While the money foreign students bring in (they pay two or three times higher tuition than domestic students) certainly benefits Canada and our educational institutions, we should be concerned that our schools now rely on these funds. And while our reputation for safety and good schools is something to trumpet, we should not allow more students to come to Canada than our infrastructure can handle. That is, we should not allow greed by recruiters and schools to blind us to the basic needs of students in terms of things like accommodation given the lack of housing supply and the increasing cost of rent.
Moreover, some of the demand comes from rather unscrupulous ‘agents’ and consultants abroad. It has been reported that in India, advisers there are really selling permanent residence with education as a means to an end. Immigration is presented as guaranteed. Yet, the annual levels plan simply does not have the room for all the international students we are bringing in. Most students will seek a post-graduate open work permit and after working here a year in a ‘high skill’ role, they will meet the requirements of the Canada Experience Class. Yet, that category is lumped in with two other programs: the Federal Skilled Workers Program and the Federal Skilled Trades Program. There are only 55,900 immigration spots for these three programs for 2022. Given the many hundreds of thousands of international students we bring in annually, even if some use Provincial Nominee Programs or other niche programs or are sponsored by romantic partners, clearly not all will be able to immigrate.
One way to control the number of former students who are eligible for immigration programs is to prevent some from obtaining critical Canadian work experience by making it difficult for some to obtain post-graduate open work permits. Given the high cost of foreign tuition fees, one would think the Immigration Department would be accommodating when students run into difficulty. However, if a student fails a course, has less than a full-time courseload, neglects to pay part of a government fee or to upload a document correctly or inadvertently lets their study permit expire (confusing their longer visa validity with their permit), they could never qualify for the coveted post-graduate open work permit.

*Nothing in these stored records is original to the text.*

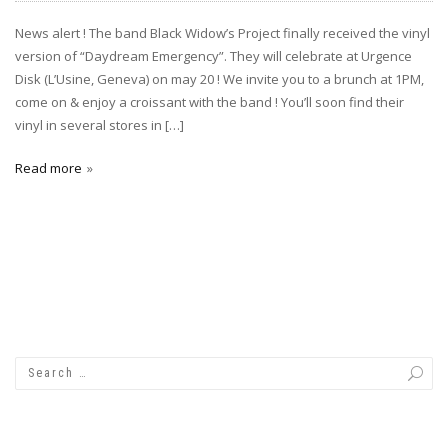
News alert ! The band Black Widow’s Project finally received the vinyl
version of “Daydream Emergency”. They will celebrate at Urgence
Disk (L’Usine, Geneva) on may 20 ! We invite you to a brunch at 1PM,
come on & enjoy a croissant with the band ! You’ll soon find their
vinyl in several stores in […]
Read more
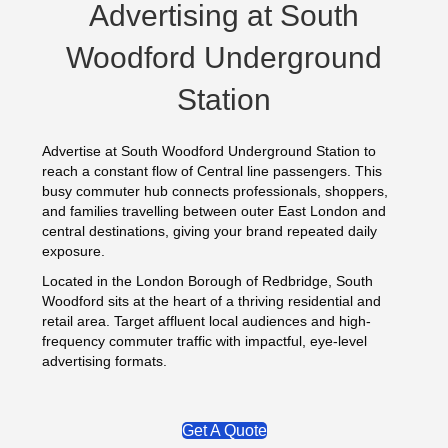
Advertising at South
Woodford Underground
Station
Advertise at South Woodford Underground Station to
reach a constant flow of Central line passengers. This
busy commuter hub connects professionals, shoppers,
and families travelling between outer East London and
central destinations, giving your brand repeated daily
exposure.
Located in the London Borough of Redbridge, South
Woodford sits at the heart of a thriving residential and
retail area. Target affluent local audiences and high-
frequency commuter traffic with impactful, eye-level
advertising formats.
Get A Quote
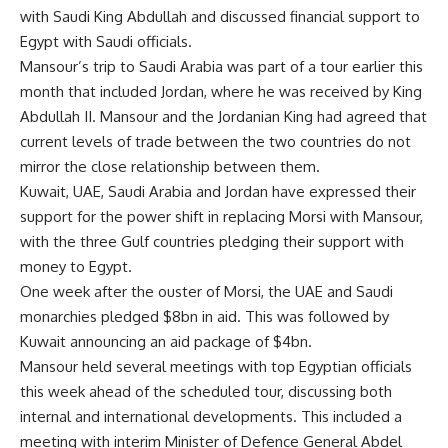
with Saudi King Abdullah and discussed financial support to
Egypt with Saudi officials.
Mansour’s trip to Saudi Arabia was part of a tour earlier this
month that included Jordan, where he was received by King
Abdullah II. Mansour and the Jordanian King had agreed that
current levels of trade between the two countries do not
mirror the close relationship between them.
Kuwait, UAE, Saudi Arabia and Jordan have expressed their
support for the power shift in replacing Morsi with Mansour,
with the three Gulf countries pledging their support with
money to Egypt.
One week after the ouster of Morsi, the UAE and Saudi
monarchies pledged $8bn in aid. This was followed by
Kuwait announcing an aid package of $4bn.
Mansour held
several meetings
with top Egyptian officials
this week ahead of the scheduled tour, discussing both
internal and international developments. This included a
meeting with interim Minister of Defence General Abdel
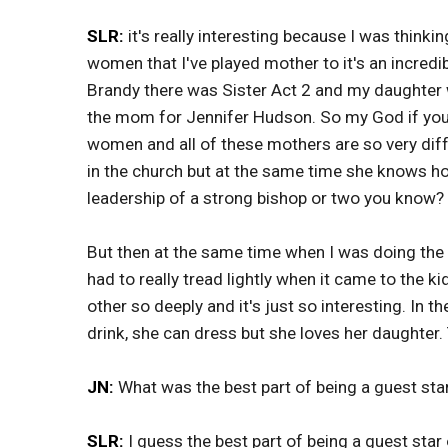
SLR:
it's really interesting because I was thinki
women that I've played mother to it's an incred
Brandy there was Sister Act 2 and my daughter w
the mom for Jennifer Hudson. So my God if you j
women and all of these mothers are so very dif
in the church but at the same time she knows how
leadership of a strong bishop or two you know? I
But then at the same time when I was doing th
had to really tread lightly when it came to the k
other so deeply and it's just so interesting. In 
drink, she can dress but she loves her daughter. T
JN:
What was the best part of being a guest st
SLR:
I guess the best part of being a guest star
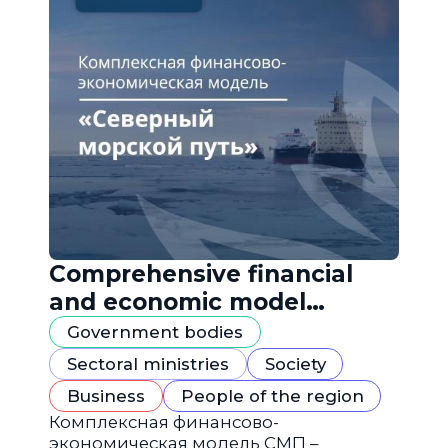
Comprehensive financial
and economic model
"Northern Sea Route"
Government bodies
Sectoral ministries
Society
Business
People of the region
Комплексная финансово-
экономическая модель СМП –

I believe we can recognize and tout the benefits of international students but that it’s perfectly fine to curtail demand somewhat by being more honest with prospective international students. A good immigration lawyer will always advise clients according to the client’s interests and will of course be honest about the prospects of ultimately immigrating. When advising about studying in Canada, a lawyer will provide a ‘heads up’ as to the importance of studying full-time, not working more than 20 hours per week, maintaining the validity of the study permit, etc. Lawyers undergo rigorous training and ethics are instilled throughout that training.
Unfortunately, we know that most international students do not get their advice from lawyers. Indeed, those from Western countries tend to hire immigration lawyers whereas those from developing countries tend to hire immigration consultants – some who are registered and some who are not. I have seen countless clients tear up and explain that they received inaccurate advice throughout their journey, starting from advisors in their home country to those who are here.
Somehow, international students need to receive accurate information. Given this government insists on allowing non-lawyers to practice law (unlike the US, Germany and many other countries), I suggest that visa offices write directly to applicants. They should be told that private colleges do not lead to post-graduate open work permits and there should be a frank disclosure about the number of immigration spots available for typical programs designed for those who work in Canada after graduating.
Post secondary institutions are now dependent on foreign tuition fees, much like provincial government are addicted to gambling revenues. They will call for faster processing and will open up more and more programs for students. Not too long ago, I saw some schools move to ‘distance learning’ programs when they ran out of physical space for their international students – and at a time when no amount of distance learning was acceptable in terms of qualifying for the post-graduate open work permit.
The high rate of suicide by Indian foreign students in particular has been widely reported on and is extremely tragic. I know from my clients that many come to Canada with tuition fees paid for with their parents’ life savings. Being lied to about their prospects for permanent residence and then stymied by overly rigid rules and misguided throughout, some will drop out and go underground and lie to family back home and some who are set up to fail will literally be unable to pass their courses. The end result for too many is that they take their own lives.
We should limit the practice of law to lawyers so that families of international students get the honest advice they deserve. We should provide transparency and visa offices should warn students admitted to private colleges about the inability to secure a post-graduate open work permit and there should be honest messaging around permanent residence prospects directly communicated. Eligibility criteria for student visas should also be more transparent and the Student direct Stream requiring a Guaranteed Investment Certificate with a Canadian bank of $10,000 and a minimum language scores should be expanded.